Philadelphia’s Gran Caffe L’Aquila is no stranger to tragedy. In fact, the landmark Italian concept in Center City was born out of it.
When the original cafe in L’Aquila, Italy, was destroyed by an earthquake in 2009, the local location was designed and built in the European country before being shipped to Philadelphia piece by piece. The authentic bar and restaurant at 1716 Chestnut St. then opened in 2014.
The company survived the earthquake by learning to adapt and change, said Founding Partner Riccardo Longo. So when Covid-19 steamrolled Philly’s hospitality industry in March, Gran Caffe L’Aquila knew it had to do it again.

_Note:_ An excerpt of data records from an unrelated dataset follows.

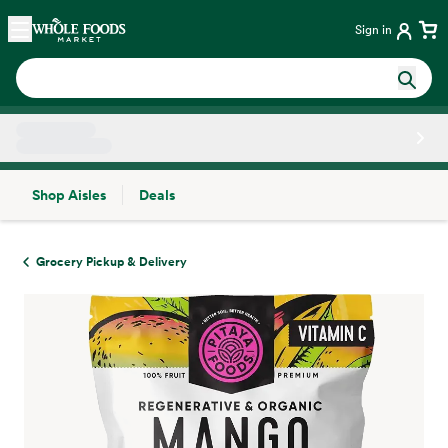
Skip main navigation
Home
Sign in
Shop Aisles
Deals
Side sheet
Grocery Pickup & Delivery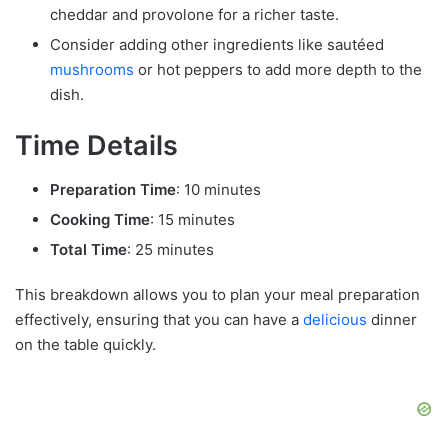
cheddar and provolone for a richer taste.
Consider adding other ingredients like sautéed
mushrooms
or hot peppers to add more depth to the
dish.
Time Details
Preparation Time
: 10 minutes
Cooking Time
: 15 minutes
Total Time
: 25 minutes
This breakdown allows you to plan your meal preparation
effectively, ensuring that you can have a
delicious
dinner
on the table quickly.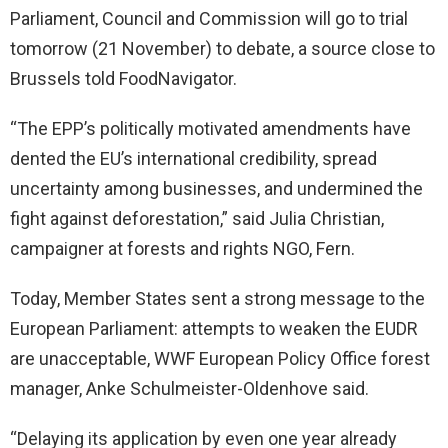
Parliament, Council and Commission will go to trial
tomorrow (21 November) to debate, a source close to
Brussels told FoodNavigator.
“The EPP’s politically motivated amendments have
dented the EU’s international credibility, spread
uncertainty among businesses, and undermined the
fight against deforestation,” said Julia Christian,
campaigner at forests and rights NGO, Fern.
Today, Member States sent a strong message to the
European Parliament: attempts to weaken the EUDR
are unacceptable, WWF European Policy Office forest
manager, Anke Schulmeister-Oldenhove said.
“Delaying its application by even one year already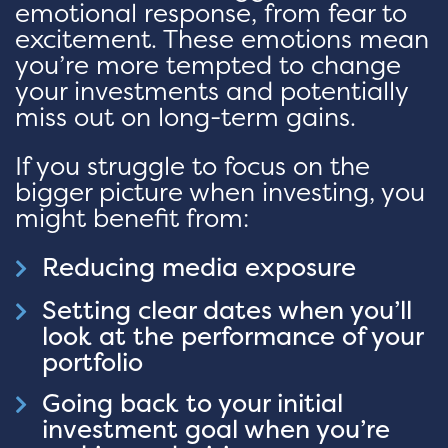
emotional response, from fear to
excitement. These emotions mean
you’re more tempted to change
your investments and potentially
miss out on long-term gains.
If you struggle to focus on the
bigger picture when investing, you
might benefit from:
Reducing media exposure
Setting clear dates when you’ll
look at the performance of your
portfolio
Going back to your initial
investment goal when you’re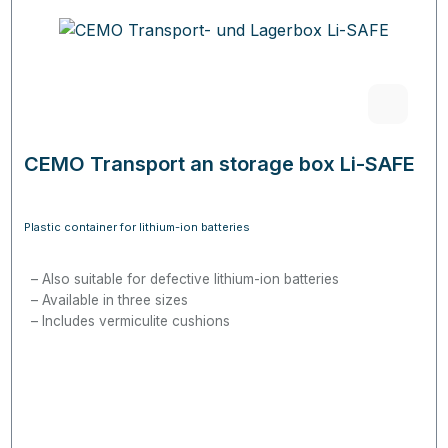
CEMO Transport an storage box Li-SAFE
Plastic container for lithium-ion batteries
Also suitable for defective lithium-ion batteries
Available in three sizes
Includes vermiculite cushions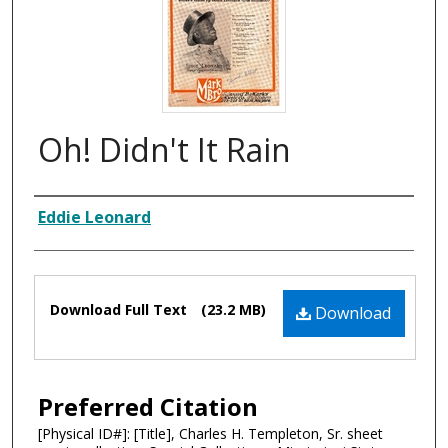
Oh! Didn't It Rain
Composer
Eddie Leonard
Files
Download Full Text
(23.2 MB)
Download
Preferred Citation
[Physical ID#]: [Title], Charles H. Templeton, Sr. sheet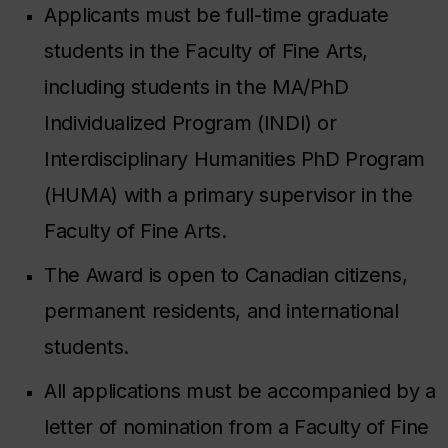
Applicants must be full-time graduate
students in the Faculty of Fine Arts,
including students in the MA/PhD
Individualized Program (INDI) or
Interdisciplinary Humanities PhD Program
(HUMA) with a primary supervisor in the
Faculty of Fine Arts.
The Award is open to Canadian citizens,
permanent residents, and international
students.
All applications must be accompanied by a
letter of nomination from a Faculty of Fine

From the architecture to the imported ingredients and wines, the concept’s mission is to share authentic Italian culture, Longo noted. The spot seeks to employ as many Italian-Americans as possible so customers hear Italian being spoken while they dine. A rotating weekly menu also highlights the unique cuisines of various Italian cities, and a cultural education class about the city is provided by the America-Italy Society of Philadelphia.
In the new world of Covid-19, the brand decided to translate that authentic experience online by launching an e-commerce Italian market. The digital shop offers more than 100 Gran Caffe L’Aquila-vetted authentic Italian products across about a dozen categories, including gelato, coffee, cheese and Italian bread snacks.
The Center City eatery, which reopened last week in tandem with the e-commerce launch after a temporary pandemic closure, also converted its first floor into a physical market until local indoor dining restrictions loosen on July 3. In addition to the market, the restaurant is offering takeout and delivery, a couple outdoor dining tables, and home grocery delivery through the online platform Mercato.
About 100 items are available via Mercato, and the cafe hopes to increase that day by day to between 300 and 500 products.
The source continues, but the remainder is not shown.